As soon as the news was released, a social media protest soon began where users profoundly voiced their displeasure with the new membership plans. Within six hours, more than 9,000 comments were posted to the Netflix Facebook page, and “Dear Netflix” is now an popular trending topic on Twitter.
“Dear Netflix, I apologize for being a loyal customer. My mistake,” said Twitter user Ramses Barden.
“So now I need to pay more to keep getting the same service. What a sucky plan. You do realize many of us will just choose one or the other and you’ll lose revenue on those customers?” asks Facebook user Brock Lee.
However, some customers are able to look past the fact that plan rates are being raised. Twitter user Kyle Prohaska said, “These angry “Dear Netflix” posts are irrational. Be thankful Netflix only costs that much! Think about renting 5 plus years ago.”

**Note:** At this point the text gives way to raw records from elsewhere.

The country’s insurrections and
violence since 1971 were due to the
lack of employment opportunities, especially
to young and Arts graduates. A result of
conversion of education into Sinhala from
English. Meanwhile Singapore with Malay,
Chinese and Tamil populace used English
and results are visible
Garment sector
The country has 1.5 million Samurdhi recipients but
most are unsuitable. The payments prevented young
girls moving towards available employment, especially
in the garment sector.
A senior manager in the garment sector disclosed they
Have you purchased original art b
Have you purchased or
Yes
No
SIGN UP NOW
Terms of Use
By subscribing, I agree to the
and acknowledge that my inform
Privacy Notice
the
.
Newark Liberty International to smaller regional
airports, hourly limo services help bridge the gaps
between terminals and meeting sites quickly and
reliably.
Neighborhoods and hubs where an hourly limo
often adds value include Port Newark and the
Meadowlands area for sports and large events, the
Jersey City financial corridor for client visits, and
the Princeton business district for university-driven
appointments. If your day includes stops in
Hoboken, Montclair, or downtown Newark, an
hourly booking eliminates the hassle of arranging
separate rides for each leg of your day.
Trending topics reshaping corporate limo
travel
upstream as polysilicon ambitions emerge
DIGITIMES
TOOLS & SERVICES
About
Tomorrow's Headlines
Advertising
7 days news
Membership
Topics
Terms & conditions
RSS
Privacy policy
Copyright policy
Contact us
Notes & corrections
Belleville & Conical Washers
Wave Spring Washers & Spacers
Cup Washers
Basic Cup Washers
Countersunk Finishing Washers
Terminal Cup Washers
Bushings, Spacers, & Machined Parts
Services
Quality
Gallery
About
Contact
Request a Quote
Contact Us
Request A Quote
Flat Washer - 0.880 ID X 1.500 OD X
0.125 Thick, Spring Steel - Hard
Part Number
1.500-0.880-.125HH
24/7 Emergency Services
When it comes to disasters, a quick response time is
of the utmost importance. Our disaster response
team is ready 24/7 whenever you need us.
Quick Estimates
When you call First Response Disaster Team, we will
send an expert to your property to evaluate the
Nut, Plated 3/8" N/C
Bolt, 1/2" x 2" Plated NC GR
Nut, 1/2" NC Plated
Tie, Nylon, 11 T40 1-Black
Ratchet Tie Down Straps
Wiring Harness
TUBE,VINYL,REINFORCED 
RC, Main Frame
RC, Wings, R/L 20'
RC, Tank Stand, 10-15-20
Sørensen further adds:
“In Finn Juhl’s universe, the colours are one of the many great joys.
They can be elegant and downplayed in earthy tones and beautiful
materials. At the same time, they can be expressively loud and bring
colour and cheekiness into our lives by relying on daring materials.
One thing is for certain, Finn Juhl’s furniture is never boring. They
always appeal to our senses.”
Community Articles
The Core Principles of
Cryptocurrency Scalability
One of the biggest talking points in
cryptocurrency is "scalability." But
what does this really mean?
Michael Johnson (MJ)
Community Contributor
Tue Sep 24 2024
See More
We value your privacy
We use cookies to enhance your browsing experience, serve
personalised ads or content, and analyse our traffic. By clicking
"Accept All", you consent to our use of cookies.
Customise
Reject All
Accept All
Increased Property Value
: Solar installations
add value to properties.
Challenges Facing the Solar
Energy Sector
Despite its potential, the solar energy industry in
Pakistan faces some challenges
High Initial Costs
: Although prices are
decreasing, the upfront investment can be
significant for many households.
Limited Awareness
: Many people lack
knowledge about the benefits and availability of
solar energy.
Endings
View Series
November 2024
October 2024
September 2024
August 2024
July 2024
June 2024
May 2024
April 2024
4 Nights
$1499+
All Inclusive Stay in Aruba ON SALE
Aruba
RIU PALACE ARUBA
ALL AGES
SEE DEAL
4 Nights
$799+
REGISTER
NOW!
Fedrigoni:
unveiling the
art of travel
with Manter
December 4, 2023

It’s understandable that customers would be upset when a services price gets increased; however, it seems most people are simply looking at the 60% figure and immediately begin pouting. If a cable or dish company decided to raise their basic membership rates by 60%, you bet these customers would have something to be upset about, as current rates for basic subscriptions average around $90 a month. But, the reality of this situation is that current subscribers will have to spend an additional $6 per month, or approximately 20 cents per day, to keep both options.
Some customer complain that the Netflix streaming catalog doesn’t have a rich enough library to constitute a $7.99 per month charge. While I respect their opinion, I flat out disagree. If I were to look at my Instant Queue at this very moment, I’d have enough movies and TV shows to keep me entertained for several months.

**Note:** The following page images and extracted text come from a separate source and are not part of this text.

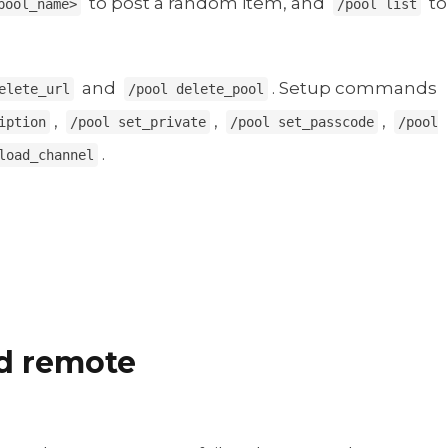
to post a random item, and
to
pool_name>
/pool list
and
. Setup commands
elete_url
/pool delete_pool
,
,
,
iption
/pool set_private
/pool set_passcode
/pool
.
load_channel
nd remote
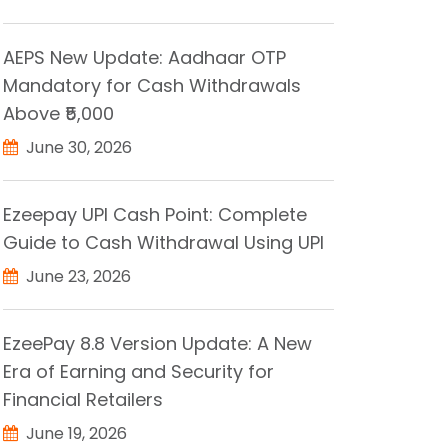
AEPS New Update: Aadhaar OTP
Mandatory for Cash Withdrawals
Above ₹5,000
June 30, 2026
Ezeepay UPI Cash Point: Complete
Guide to Cash Withdrawal Using UPI
June 23, 2026
EzeePay 8.8 Version Update: A New
Era of Earning and Security for
Financial Retailers
June 19, 2026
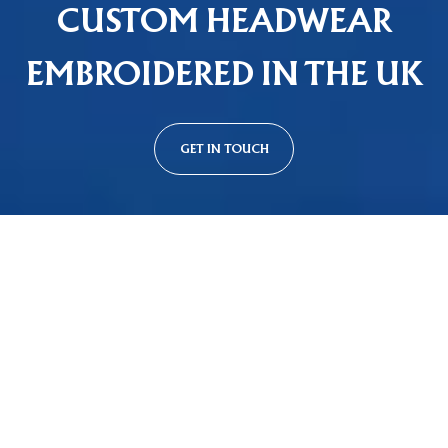
CUSTOM HEADWEAR
EMBROIDERED IN THE UK
GET IN TOUCH
Custom Cap Styles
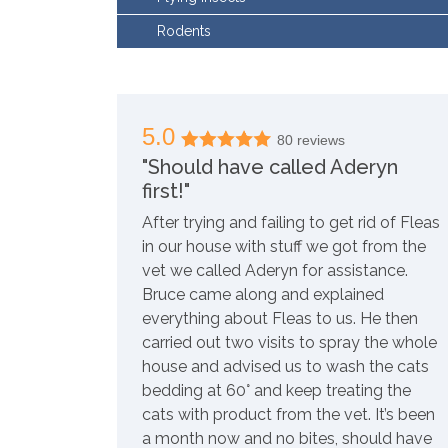
Rodents
5.0
80 reviews
"Should have called Aderyn
first!"
After trying and failing to get rid of Fleas
in our house with stuff we got from the
vet we called Aderyn for assistance.
Bruce came along and explained
everything about Fleas to us. He then
carried out two visits to spray the whole
house and advised us to wash the cats
bedding at 60° and keep treating the
cats with product from the vet. It’s been
a month now and no bites, should have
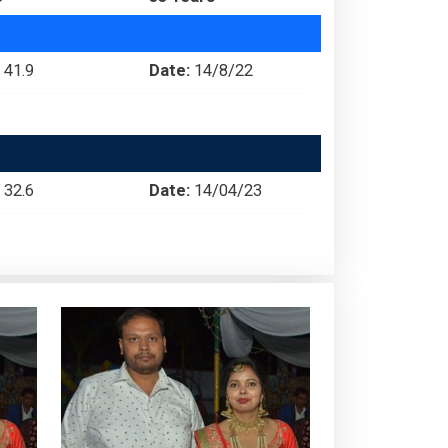
41.9
Date:
14/8/22
32.6
Date:
14/04/23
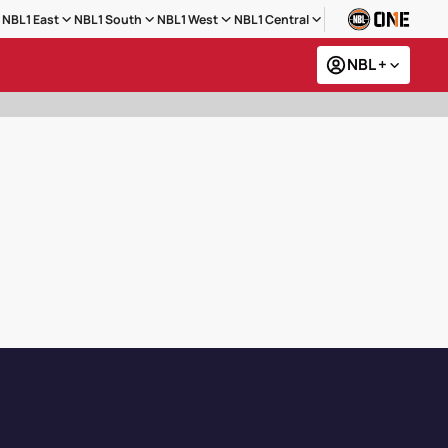
NBL1 East
NBL1 South
NBL1 West
NBL1 Central
NBL +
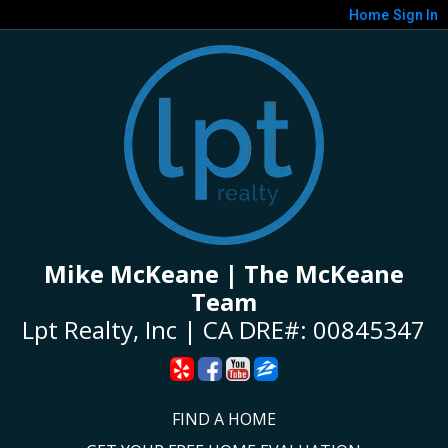
Home
Sign In
Mike McKeane | The McKeane
Team
Lpt Realty, Inc | CA DRE#: 00845347
FIND A HOME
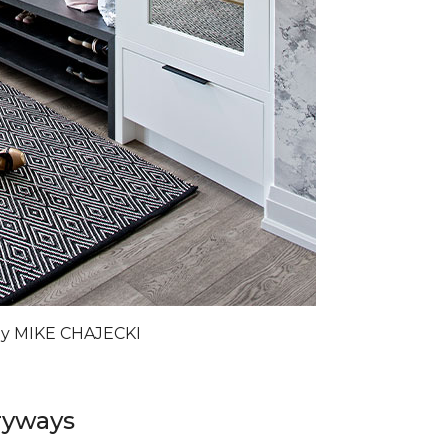
by MIKE CHAJECKI
ryways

Netflix currently has first-run rights to films from Paramount Pictures, MGM, Lions Gate Entertainment, Sony Pictures and Walt Disney Motion Pictures Group. In addition, Netflix hold rights to back-catalog titles to films from Time Warner, Universal Pictures, Paramount Pictures, MGM, Lions Gate Entertainment and 20th Century Fox. Recently, Netflix required rights to stream Miramax films, such as Clerks, Pulp Fiction and From Dusk Till Dawn, and soon will stream the first 91 episodes of the hit series Mad Men.

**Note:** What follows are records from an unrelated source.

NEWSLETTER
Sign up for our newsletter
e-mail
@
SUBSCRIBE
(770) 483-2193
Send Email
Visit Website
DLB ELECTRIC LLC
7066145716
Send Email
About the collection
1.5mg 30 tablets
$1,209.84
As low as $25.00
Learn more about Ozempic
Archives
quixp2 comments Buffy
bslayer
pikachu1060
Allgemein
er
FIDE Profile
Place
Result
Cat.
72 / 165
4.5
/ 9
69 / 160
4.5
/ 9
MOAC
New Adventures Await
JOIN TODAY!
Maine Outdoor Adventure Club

I rarely rent actual discs, so I’ll drop the DVD plan and save myself $2 a month. However, I would have zero problems paying up to $14.99 for Netflix’s streaming service as it stands today. There are competitors available, such as Hulu Plus and Amazon Instant Video, but when it comes to a bigger bang for my buck, neither competitor even compares to Netflix. Perhaps I’m too loyal, or maybe I understand when it’s necessary for a company to increase rates so they can make the service even better.